Il Jobs Act “riformato” dai giudici costituzionali

L‘Avv. Angelo Zambelli, intervistato da Luigi Dell’Olio per Affari & Finanza, torna a parlare della recente sentenza del 26 febbraio 2024 in cui la Corte Costituzionale ha dichiarato illegittima la norma del d.lgs. 23/15 nella parte in cui limitava la tutela reintegratoria ai soli casi di nullità “espressamente” previsti dalla legge. L’articolo è in edicola questa settimana su Affari & Finanza de La Repubblica nella sezione Rapporti Imprese e Lavoro.

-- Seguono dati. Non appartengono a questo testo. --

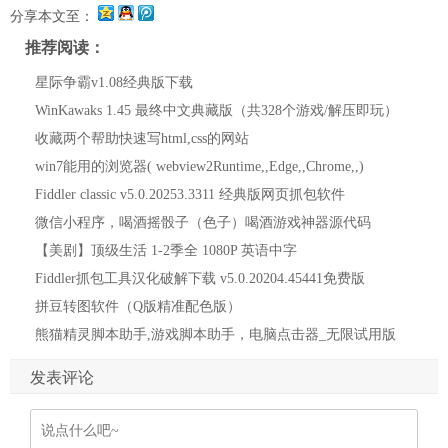
分享本文至：
推荐阅读：
星际争霸v1.08经典版下载
WinKawaks 1.45 最终中文典藏版（共328个游戏/解压即玩）
收藏两个帮助快速写html,css的网站
win7能用的浏览器( webview2Runtime,,Edge,,Chrome,,)
Fiddler classic v5.0.20253.3311 经典版网页抓包软件
微信小程序，喝酒摇骰子（色子）喝酒游戏神器源代码
【美剧】顶级生活 1-2季全 1080P 英语中字
Fiddler抓包工具汉化破解下载 v5.0.20204.45441免费版
拼豆转图软件（Q版精准配色版）
熊猫精灵脚本助手,游戏脚本助手，电脑点击器_无限试用版
发表评论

Il Jobs Act “riformato” dai giudici costituzionali

“La giurisprudenza espressa ai massimi livelli ha smontato l’impianto riformatore del Jobs Act. A nove anni dalla sua approvazione, il provvedimento risulta ormai stravolto quanto alla disciplina dei licenziamenti”. È la chiave di lettura di Angelo Zambelli, name partner dello studio legale Zambelli & Partners. Con l’ultima sentenza del 26 febbraio, la Corte Costituzionale ha dichiarato illegittima la norma del d.lgs. 23/15 nella parte in cui limitava la tutela reintegratoria ai soli casi di nullità “espressamente” previsti dalla legge, specificando che non esiste una distinzione tra nullità espresse e non. “La limitazione prevista dalla norma creava un’evidente aporia, ingenerando dubbi su cosa si intendesse con quell’avverbio. Per fare un esempio: è vietato licenziare una lavoratrice incinta, ma se viene licenziata lo stesso, cosa accade?”, sottolinea il giuslavorista. Il quale ricorda come il licenziamento nullo fosse meglio disciplinato nella Legge Fornero del 2012, che era intervenuta sull’art.18 dello Statuto dei Lavoratori, enumerando le fattispecie di nullità tutelata con la reintegrazione: discriminatorio; intimato in concomitanza con il matrimonio o con la maternità (o paternità); per motivo illecito determinante. “Con il Jobs Act, invece, il legislatore ha voluto distinguere le ipotesi di licenziamento discriminatorio da quello nullo, prevedendo la reintegrazione in quest’ultima fattispecie solo per le nullità ‘espressamente’ previste dalla legge”.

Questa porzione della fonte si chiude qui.